Joseph frowned at him. ‘I don’t even want to know ho
w you know this stuff. The lab techs swear they knew nothing about it and the day shift logs support that. They make vaccines during the day, but said Fletcher worked a lot of nights contract manufacturing for other companies. There were no records for those batches and the companies don’t exist, except on paper. Oh, and you’re gonna love this part. The sarin Coppola and Novak found was boxed up and ready for shipment. Guess how it was labeled?’
‘Not as perfume, I take it,’ Clay said.
‘No. As vaccines. That’s how they were getting it to their customers. All of Robinette’s philanthropy, all that providing vaccines to third-world nations at a fraction of their cost was nothing but a smokescreen. My car’s here. I’m going to have a chat with Brenda Lee. I’m leaving a crew to guard the house, in case— Hold on.’ Joseph took his cell phone from his pocket. ‘It’s Coppola. Kate,’ he answered. ‘What do you have?’
They watched as Joseph’s body straightened, his eyes growing sharp. ‘Which one? When?’ Then, ‘You’ve alerted airport security? Excellent. I’ll meet you there in thirty.’ He hung up, gave Clay and Stevie a hard nod. ‘Cecilia Wright’s credit card was used to buy a plane ticket to Mexico City, and not for herself.’
‘For Robinette?’ Clay asked with a frown. ‘He wouldn’t be that foolish, would he?’
‘No. He knows we’re looking for him. The ticket is for Eric Johnson. I figured Robinette would have a secondary passport, just like Westmoreland did.’

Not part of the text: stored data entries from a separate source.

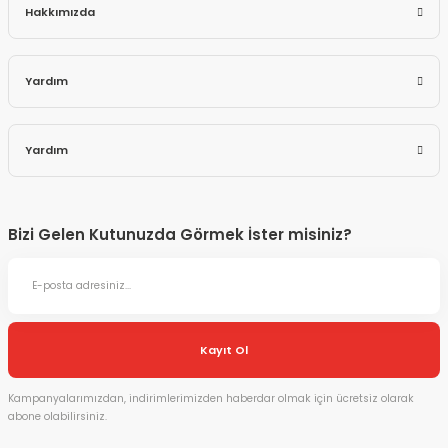
Hakkımızda
Yardım
Yardım
Bizi Gelen Kutunuzda Görmek İster misiniz?
Kayıt Ol
Kampanyalarımızdan, indirimlerimizden haberdar olmak için ücretsiz olarak
abone olabilirsiniz.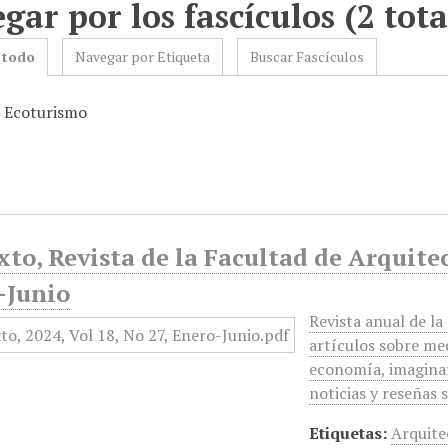
gar por los fascículos (2 tota
 todo
Navegar por Etiqueta
Buscar Fascículos
: Ecoturismo
to, Revista de la Facultad de Arquitec
-Junio
Revista anual de l
artículos sobre me
economía, imaginari
noticias y reseñas
Etiquetas:
Arquite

‘Which airport?’ Stevie asked. ‘BWI, Reagan, or Dulles?’
‘I’ll have one of my agents escort you to the farm,’ Joseph said, ignoring her question. ‘Stay there until I call you. Please, Stevie. I need to know you’re safe. I have to go now.’
Clay watched him go, followed by several more law enforcement vehicles and the last of the news vans, who had correctly sensed a break in the story. When all the taillights disappeared, he said quietly, ‘To the farm like he asked you? Or to the airport?’
She let out a breath. ‘I’m not convinced he’s going to Mexico City. He had to know we’d check out Cecilia Wright. Had to know we’d find out she was Brenda Lee’s friend.’